Commentant ces propos, le secrétaire général du gouvernement Yoshihide Suga a assuré que Shinzo Abe ne signifiait pas qu'une guerre était possible entre les deux géants asiatiques, dont les échanges bilatéraux ont atteint 334 milliards de dollars en 2012 selon les statistiques nippones.

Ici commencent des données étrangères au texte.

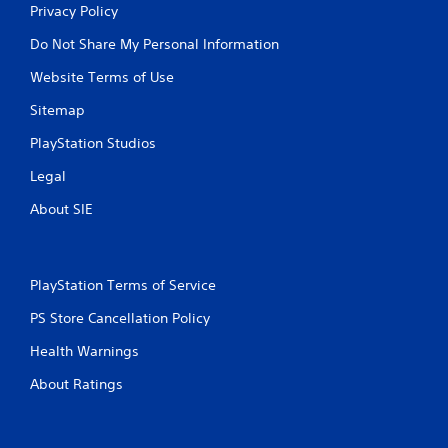
Privacy Policy
Do Not Share My Personal Information
Website Terms of Use
Sitemap
PlayStation Studios
Legal
About SIE
PlayStation Terms of Service
PS Store Cancellation Policy
Health Warnings
About Ratings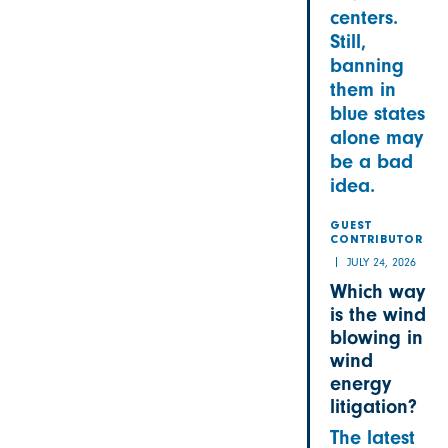
centers.
Still,
banning
them in
blue states
alone may
be a bad
idea.
GUEST
CONTRIBUTOR
JULY 24, 2026
Which way
is the wind
blowing in
wind
energy
litigation?
The latest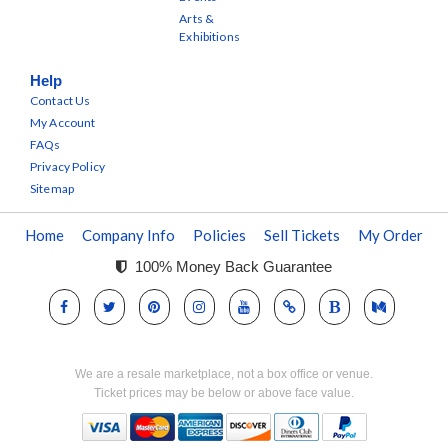
Arts &
Exhibitions
Help
Contact Us
My Account
FAQs
Privacy Policy
Sitemap
Home
Company Info
Policies
Sell Tickets
My Order
100% Money Back Guarantee
We are a resale marketplace, not a box office or venue.
Ticket prices may be below or above face value.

"J'ignore les détails des commentaires du Premier ministre", a dit Suga lors de son point de presse régulier. "Il a souligné qu'il fallait freiner une expansion militaire sans fin en Asie. Je crois que par ces mots, il a souligné l'importance de la paix et de la stabilité en Asie."
Dans un message diffusé jeudi à la presse chinoise à l'approche du Nouvel An, Shinzo Abe a déclaré que le Japon avait "bâti un pays libre et démocratique et choisi le chemin de la paix" depuis la fin de la Seconde Guerre mondiale.
L'agence Chine nouvelle a de nouveau dénoncé jeudi la visite de Shinzo Abe au sanctuaire de Yasukuni en accusant le Premier ministre japonais "d'enflammer les tensions régionales à un point dangereusement proche de l'ébullition".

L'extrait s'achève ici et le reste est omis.